> [The task]
Whatever appears in the records, write it out again exactly.

> [Exercise material]
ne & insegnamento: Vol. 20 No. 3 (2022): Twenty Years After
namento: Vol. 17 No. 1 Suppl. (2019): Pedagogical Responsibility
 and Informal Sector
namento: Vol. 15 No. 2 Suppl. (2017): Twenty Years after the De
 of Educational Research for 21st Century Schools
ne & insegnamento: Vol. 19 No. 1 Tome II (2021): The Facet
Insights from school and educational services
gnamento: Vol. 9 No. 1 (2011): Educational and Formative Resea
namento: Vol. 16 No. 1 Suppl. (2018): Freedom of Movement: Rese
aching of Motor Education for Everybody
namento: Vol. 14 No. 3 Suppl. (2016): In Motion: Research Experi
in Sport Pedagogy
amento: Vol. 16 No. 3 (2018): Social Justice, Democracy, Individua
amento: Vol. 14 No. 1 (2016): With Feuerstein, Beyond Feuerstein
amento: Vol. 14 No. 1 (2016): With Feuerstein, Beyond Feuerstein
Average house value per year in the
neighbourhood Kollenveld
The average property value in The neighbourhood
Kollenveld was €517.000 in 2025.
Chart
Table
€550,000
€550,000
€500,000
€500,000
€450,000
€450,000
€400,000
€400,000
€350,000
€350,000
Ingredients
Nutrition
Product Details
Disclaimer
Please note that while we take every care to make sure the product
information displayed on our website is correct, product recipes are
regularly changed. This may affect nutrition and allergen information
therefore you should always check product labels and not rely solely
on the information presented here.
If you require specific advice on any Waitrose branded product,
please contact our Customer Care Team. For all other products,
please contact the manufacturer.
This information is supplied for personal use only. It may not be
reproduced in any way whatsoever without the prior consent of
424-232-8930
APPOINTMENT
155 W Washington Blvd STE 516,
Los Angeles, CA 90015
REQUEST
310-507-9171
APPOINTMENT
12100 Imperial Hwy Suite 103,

> [Answer to the problem]
ne & insegnamento: Vol. 20 No. 3 (2022): Twenty Years After
namento: Vol. 17 No. 1 Suppl. (2019): Pedagogical Responsibility
 and Informal Sector
namento: Vol. 15 No. 2 Suppl. (2017): Twenty Years after the De
 of Educational Research for 21st Century Schools
ne & insegnamento: Vol. 19 No. 1 Tome II (2021): The Facet
Insights from school and educational services
gnamento: Vol. 9 No. 1 (2011): Educational and Formative Resea
namento: Vol. 16 No. 1 Suppl. (2018): Freedom of Movement: Rese
aching of Motor Education for Everybody
namento: Vol. 14 No. 3 Suppl. (2016): In Motion: Research Experi
in Sport Pedagogy
amento: Vol. 16 No. 3 (2018): Social Justice, Democracy, Individua
amento: Vol. 14 No. 1 (2016): With Feuerstein, Beyond Feuerstein
amento: Vol. 14 No. 1 (2016): With Feuerstein, Beyond Feuerstein
Average house value per year in the
neighbourhood Kollenveld
The average property value in The neighbourhood
Kollenveld was €517.000 in 2025.
Chart
Table
€550,000
€550,000
€500,000
€500,000
€450,000
€450,000
€400,000
€400,000
€350,000
€350,000
Ingredients
Nutrition
Product Details
Disclaimer
Please note that while we take every care to make sure the product
information displayed on our website is correct, product recipes are
regularly changed. This may affect nutrition and allergen information
therefore you should always check product labels and not rely solely
on the information presented here.
If you require specific advice on any Waitrose branded product,
please contact our Customer Care Team. For all other products,
please contact the manufacturer.
This information is supplied for personal use only. It may not be
reproduced in any way whatsoever without the prior consent of
424-232-8930
APPOINTMENT
155 W Washington Blvd STE 516,
Los Angeles, CA 90015
REQUEST
310-507-9171
APPOINTMENT
12100 Imperial Hwy Suite 103,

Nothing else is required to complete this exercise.